4. Image Processing Flashcards
What is image processing / filtering? Why is it done?
It is converting one image into a different one according to some algorithm
- Reduce noise (smartphones always have noise)
- Fill-in missing information (like in bayer grid using demosaicing)
- extracting image features (edges, corners)
What are images mathematically?
It is a function that converts (a, b) (c, d) -> [0, m]
Where a, b, c, d are dimensions of the image (start, end of row/column) and m is the max value of the result (like 0-255 in grayscale)
[0, m]3 for color images (r,g,b)
What are the properties of linear filters?
- homogenety: if you amplify image and then apply the filter, it will be the same like if you first apply the filter and then amplify.
- additivity: applying a filter to an image computes like a sum of two images is the same like applying the filter to each separately and then summing them
- superposition: combination of the two
How can linear filters be done using vector-matrix operations?
We first convert an image-matrix into one vector of all values (1x200000) and then multiplying it with a matrix 2000000x2000000.
This is very expensive for just a simple linear filter
Problems with shifting image for a few pixels to one side and then performing the filter will result in a different image compared to filtering and then shifting. (shift-invariance)
Convolution is better
What is convolution?
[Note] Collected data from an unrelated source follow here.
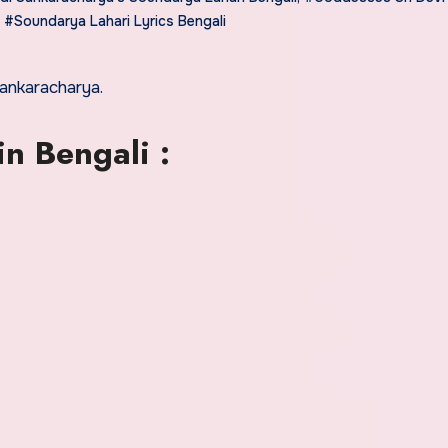
,
#Soundarya Lahari Lyrics Bengali
ankaracharya.
in Bengali :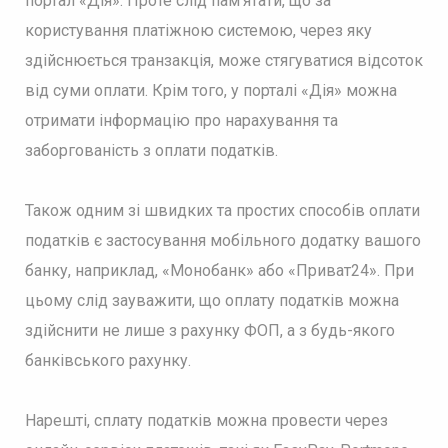
портал «Дія». Проте слід пам’ятати, що за
користування платіжною системою, через яку
здійснюється транзакція, може стягуватися відсоток
від суми оплати. Крім того, у порталі «Дія» можна
отримати інформацію про нарахування та
заборгованість з оплати податків.
Також одним зі швидких та простих способів оплати
податків є застосування мобільного додатку вашого
банку, наприклад, «Монобанк» або «Приват24». При
цьому слід зауважити, що оплату податків можна
здійснити не лише з рахунку ФОП, а з будь-якого
банківського рахунку.
Нарешті, сплату податків можна провести через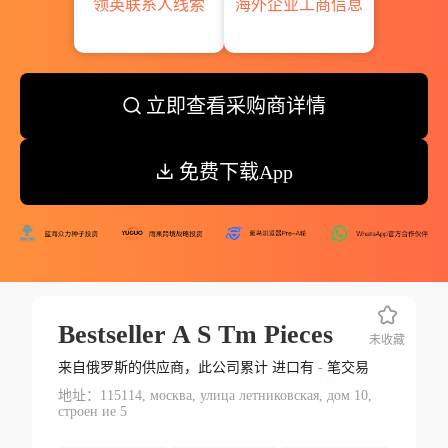
领英联系人线索
海外企业工商信息
立即查看采购商详情
免费下载App
Bestseller A S Tm Pieces
未收藏
来自俄罗斯的供应商，此公司累计 进口有
-
笔交易
地址：115114, москва, улица летниковская, дом 10,
строен ие 5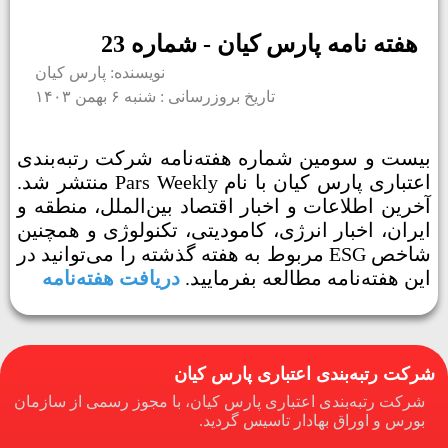
هفته نامه پارس کیان - شماره 23
نویسنده: پارس کیان
تاریخ بروزرسانی : شنبه ۶ بهمن ۱۴۰۳
بیست و سومین شماره هفته‌نامه شرکت رتبه‌بندی
اعتباری پارس کیان با نام Pars Weekly منتشر شد.
آخرین اطلاعات و اخبار اقتصاد بین‌الملل، منطقه و
ایران، اخبار انرژی، کامودیتی، تکنولوژی و همچنین
شاخص ESG مربوط به هفته گذشته را می‌توانید در
این هفته‌نامه مطالعه بفرمایید.
دریافت هفته‌نامه
شرکت رتبه‌بندی اعتباری پارس کیان
شرکت رتبه‌بندی اعتباری پارس کیان، با مجوز رسمی از سازمان
بورس و اوراق بهادار تاسیس گردید.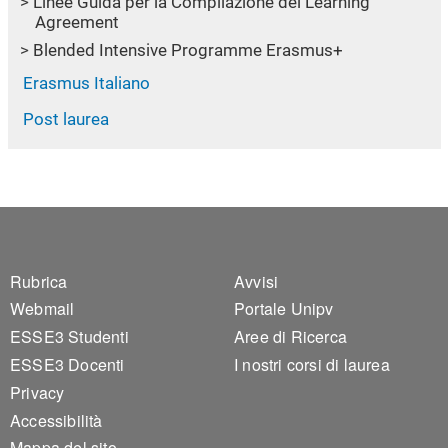
Linee Guida per la Compilazione del Learning
Agreement
Blended Intensive Programme Erasmus+
Erasmus Italiano
Post laurea
Footer 1
Footer 2
Rubrica
Avvisi
Webmail
Portale Unipv
ESSE3 Studenti
Aree di Ricerca
ESSE3 Docenti
I nostri corsi di laurea
Privacy
Accessibilità
Mappa del sito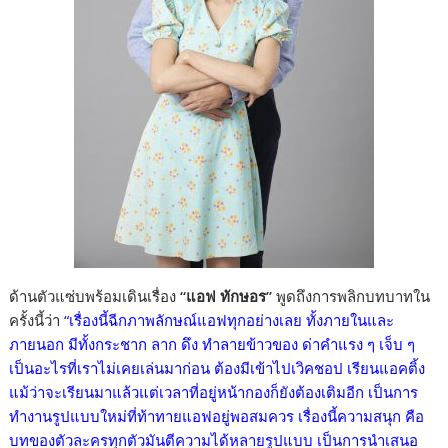
ด้านตัวแซ่บพร้อมเดินเรื่อง
“แอฟ ทักษอร”
พูดถึงการพลิกบทบาทใน
ครั้งนี้ว่า
“เรื่องนี้ฉีกภาพลักษณ์แอฟทุกอย่างเลย ทั้งภายในและ
ภายนอก มีทั้งกระชาก ลาก ดึง ทำลายข้าวของ ด่าคำแรง ๆ เจ็บ ๆ
เป็นอะไรที่เราไม่เคยเล่นมาก่อน ต้องมีเข้าไปเวิคชอป เรียนแอคติ้ง
แม้ว่าจะเรียนมาแล้วแต่เวลาที่อยู่หน้ากองก็ยังต้องเติมอีก เป็นการ
ทำงานรูปแบบใหม่ที่ท้าทายแอฟอยู่พอสมควร เรื่องนี้ความสนุก คือ
บทของตัวละครทุกตัวมันตีความได้หลายรูปแบบ เป็นการนำเสนอ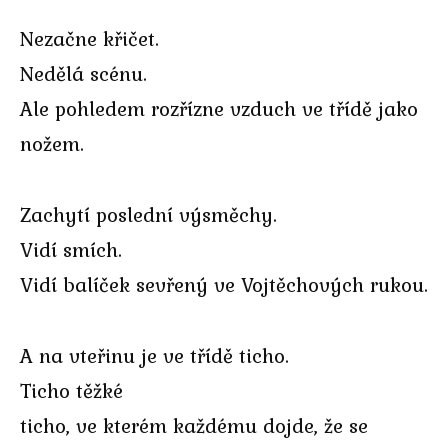
Nezačne křičet.
Nedělá scénu.
Ale pohledem rozřízne vzduch ve třídě jako
nožem.
Zachytí poslední výsměchy.
Vidí smích.
Vidí balíček sevřený ve Vojtěchových rukou.
A na vteřinu je ve třídě ticho.
Ticho těžké
ticho, ve kterém každému dojde, že se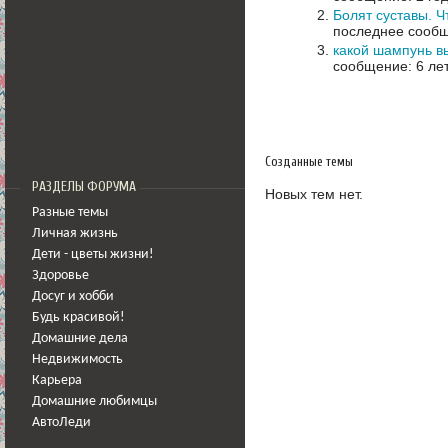
Болят суставы. Ч
последнее сообщ
какой шампунь в
сообщение: 6 ле
Созданные темы
РАЗДЕЛЫ ФОРУМА
Новых тем нет.
Разные темы
Личная жизнь
Дети - цветы жизни!
Здоровье
Досуг и хобби
Будь красивой!
Домашние дела
Недвижимость
Карьера
Домашние любимцы
АвтоЛеди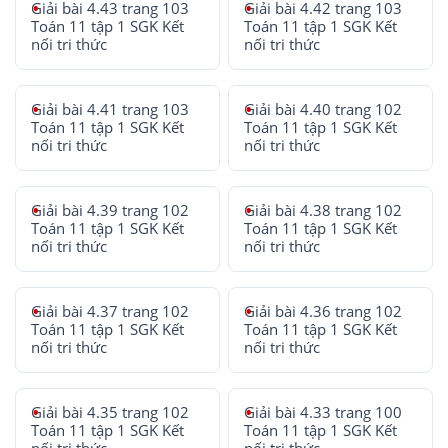
Giải bài 4.43 trang 103
Giải bài 4.42 trang 103
Toán 11 tập 1 SGK Kết
Toán 11 tập 1 SGK Kết
nối tri thức
nối tri thức
Giải bài 4.41 trang 103
Giải bài 4.40 trang 102
Toán 11 tập 1 SGK Kết
Toán 11 tập 1 SGK Kết
nối tri thức
nối tri thức
Giải bài 4.39 trang 102
Giải bài 4.38 trang 102
Toán 11 tập 1 SGK Kết
Toán 11 tập 1 SGK Kết
nối tri thức
nối tri thức
Giải bài 4.37 trang 102
Giải bài 4.36 trang 102
Toán 11 tập 1 SGK Kết
Toán 11 tập 1 SGK Kết
nối tri thức
nối tri thức
Giải bài 4.35 trang 102
Giải bài 4.33 trang 100
Toán 11 tập 1 SGK Kết
Toán 11 tập 1 SGK Kết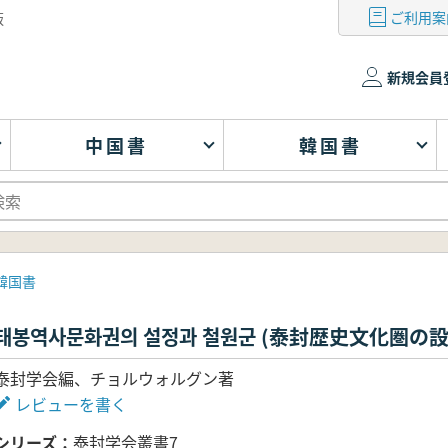
ご利用案
版
新規会員
中国書
韓国書
韓国書
태봉역사문화권의 설정과 철원군 (泰封歴史文化圏の
泰封学会編、チョルウォルグン著
レビューを書く
シリーズ
泰封学会叢書7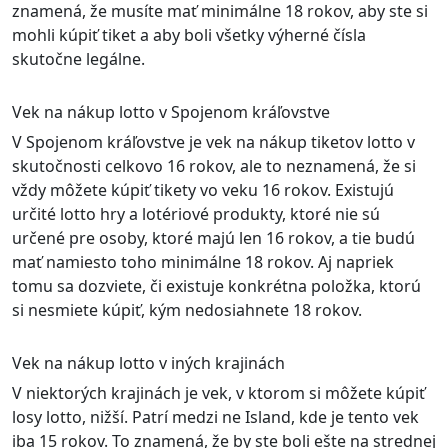
znamená, že musíte mať minimálne 18 rokov, aby ste si
mohli kúpiť tiket a aby boli všetky výherné čísla
skutočne legálne.
Vek na nákup lotto v Spojenom kráľovstve
V Spojenom kráľovstve je vek na nákup tiketov lotto v
skutočnosti celkovo 16 rokov, ale to neznamená, že si
vždy môžete kúpiť tikety vo veku 16 rokov. Existujú
určité lotto hry a lotériové produkty, ktoré nie sú
určené pre osoby, ktoré majú len 16 rokov, a tie budú
mať namiesto toho minimálne 18 rokov. Aj napriek
tomu sa dozviete, či existuje konkrétna položka, ktorú
si nesmiete kúpiť, kým nedosiahnete 18 rokov.
Vek na nákup lotto v iných krajinách
V niektorých krajinách je vek, v ktorom si môžete kúpiť
losy lotto, nižší. Patrí medzi ne Island, kde je tento vek
iba 15 rokov. To znamená, že by ste boli ešte na strednej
How is it performed?
It is a way to perform a linear filter on the image.
We have a filter (kernel). We perform a sliding window over the whole image and multiply each number in the image with the OPOSITE filter value.
f*g
What are the properties of convolution?
- can be represented as matrix-vector product
- linear
- associative
- commutative
- shift-invariant: if we shift pixels, the convoluted image will be the same
What is correlation?
It is similar to convolution but we do not mirror the filter (we multiply the pixels with the kernel on the EXACT position)
What are the properties of noise-pixel? What could be the cause of those noise-pixels?
A single pixel that is the noise is an outlier of its neighbours (has much lower or higher intensity).
- Light fluctuations (more photons go to one sensor-cell compared to other ones), sensor noise (sending voltage levels around), quantization effects (continuous object is quantized on a finite grid, with a finite (integer) intensity)…
How to deal with noise using linear filters?
- Average filter: we use a 3x3 filter of 1/9 values (sum to 1) and the resulting pixel intensity is the average of its neighbours. This is also called a box filter.
- Gaussian filter: weighted average -> weights nearby pixels more than distant ones
What is a box filter?
It is a linear filter that calculates the pixel intensity as an average of its neighbors. It usually has the box-like looking artifacts.
What is a gaussian filter?
Essentially it is a linear filter that weights nearby pixels more than the distant ones, according to the gaussian distribution. We basically take one gaussian distribution for x-axis and one gaussian distribution for y-axis.
This technique removes the box-artifacts from the box filter and makes the filter more smooth.
How to make box filter and gaussian filter more efficient?
Since they are separable (can be represented as a convolution of two 1D filters) -> gaussian as a horizontal+vertical guassian 1D filter, and box filter as average of vertical+horizontal.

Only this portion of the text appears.